**Work to complete**
Restate the entries below exactly. Images are not part of the copy.

= Beginning of Section =

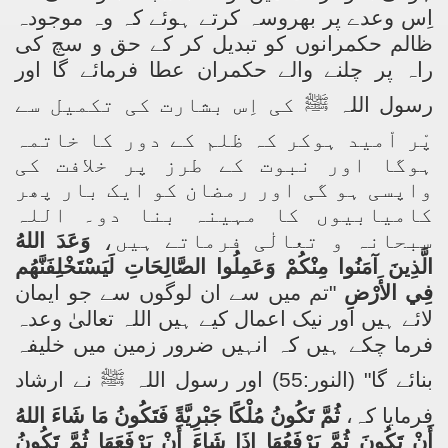
اِس وعدے پر بھروسہ کرتے ہوئے کہ وہ موجودہ
ظالم حکمرانوں کو تبدیل کر کے حق و سچ کی
راہ پر چلنے والے حکمران عطا فرمائے گا اور
کی اِس بشارت کی تکمیل سے
ﷺ
رسول اللہ
پْر اْمید ہوکر کہ ظلم کے دور کا خاتمہ
ہوگا اور نبوت کے طرز پر خلافت کی
واپسی ہو گی اور رمضان کو ایک بار پھر
کامیابیوں کا مہینہ بنا دو۔ اللہ
وَعَدَ اللهُ
سبحانہ و تعالٰی فرماتے ہیں،
الَّذِينَ آمَنُوا مِنْكُمْ وَعَمِلُوا الصَّالِحَاتِ لَيَسْتَخْلِفَنَّهُم
تم میں سے ان لوگوں سے جو ایمان
"
فِي الأَرْضِ
لائے ہیں اور نیک اعمال کیے ہیں اللہ تعالیٰ وعدہ
فرما چکے ہیں کہ انہیں ضرور زمین میں خلیفہ
نے ارشاد
ﷺ
" (النور:55) اور رسول اللہ
بنائے گا
ثُمَّ تَكُونُ مُلْكًا جَبْرِيَّةً فَتَكُونُ مَا شَاءَ اللهُ
فرمایا کہ،
أَنْ تَكُونَ ثُمَّ يَرْفَعُهَا إِذَا شَاءَ أَنْ يَرْفَعَهَا ثُمَّ تَكُونُ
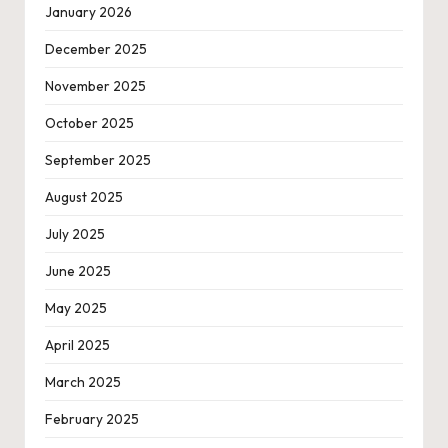
January 2026
December 2025
November 2025
October 2025
September 2025
August 2025
July 2025
June 2025
May 2025
April 2025
March 2025
February 2025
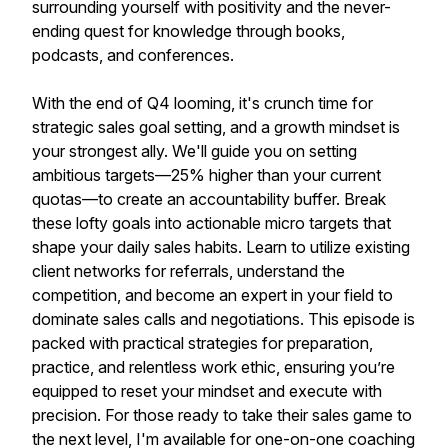
surrounding yourself with positivity and the never-
ending quest for knowledge through books,
podcasts, and conferences.
With the end of Q4 looming, it's crunch time for
strategic sales goal setting, and a growth mindset is
your strongest ally. We'll guide you on setting
ambitious targets—25% higher than your current
quotas—to create an accountability buffer. Break
these lofty goals into actionable micro targets that
shape your daily sales habits. Learn to utilize existing
client networks for referrals, understand the
competition, and become an expert in your field to
dominate sales calls and negotiations. This episode is
packed with practical strategies for preparation,
practice, and relentless work ethic, ensuring you’re
equipped to reset your mindset and execute with
precision. For those ready to take their sales game to
the next level, I'm available for one-on-one coaching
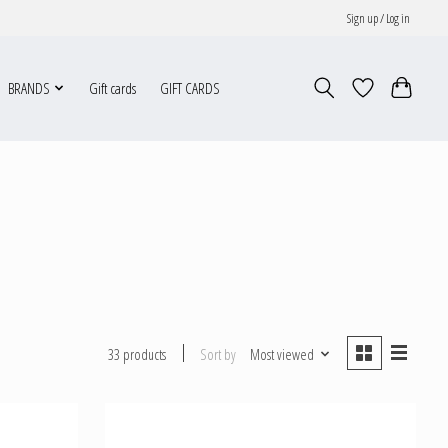
Sign up / Log in
BRANDS
Gift cards
GIFT CARDS
Sort by
Most viewed
33 products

= End of Section =

**Answer space**
اِس وعدے پر بھروسہ کرتے ہوئے کہ وہ موجودہ
ظالم حکمرانوں کو تبدیل کر کے حق و سچ کی
راہ پر چلنے والے حکمران عطا فرمائے گا اور
کی اِس بشارت کی تکمیل سے
ﷺ
رسول اللہ
پْر اْمید ہوکر کہ ظلم کے دور کا خاتمہ
ہوگا اور نبوت کے طرز پر خلافت کی
واپسی ہو گی اور رمضان کو ایک بار پھر
کامیابیوں کا مہینہ بنا دو۔ اللہ
وَعَدَ اللهُ
سبحانہ و تعالٰی فرماتے ہیں،
الَّذِينَ آمَنُوا مِنْكُمْ وَعَمِلُوا الصَّالِحَاتِ لَيَسْتَخْلِفَنَّهُم
تم میں سے ان لوگوں سے جو ایمان
"
فِي الأَرْضِ
لائے ہیں اور نیک اعمال کیے ہیں اللہ تعالیٰ وعدہ
فرما چکے ہیں کہ انہیں ضرور زمین میں خلیفہ
نے ارشاد
ﷺ
" (النور:55) اور رسول اللہ
بنائے گا
ثُمَّ تَكُونُ مُلْكًا جَبْرِيَّةً فَتَكُونُ مَا شَاءَ اللهُ
فرمایا کہ،
أَنْ تَكُونَ ثُمَّ يَرْفَعُهَا إِذَا شَاءَ أَنْ يَرْفَعَهَا ثُمَّ تَكُونُ
January 2026
December 2025
November 2025
October 2025
September 2025
August 2025
July 2025
June 2025
May 2025
April 2025
March 2025
February 2025
surrounding yourself with positivity and the never-
ending quest for knowledge through books,
podcasts, and conferences.
With the end of Q4 looming, it's crunch time for
strategic sales goal setting, and a growth mindset is
your strongest ally. We'll guide you on setting
ambitious targets—25% higher than your current
quotas—to create an accountability buffer. Break
these lofty goals into actionable micro targets that
shape your daily sales habits. Learn to utilize existing
client networks for referrals, understand the
competition, and become an expert in your field to
dominate sales calls and negotiations. This episode is
packed with practical strategies for preparation,
practice, and relentless work ethic, ensuring you’re
equipped to reset your mindset and execute with
precision. For those ready to take their sales game to
the next level, I'm available for one-on-one coaching
Sign up / Log in
BRANDS
Gift cards
GIFT CARDS
Sort by
Most viewed
33 products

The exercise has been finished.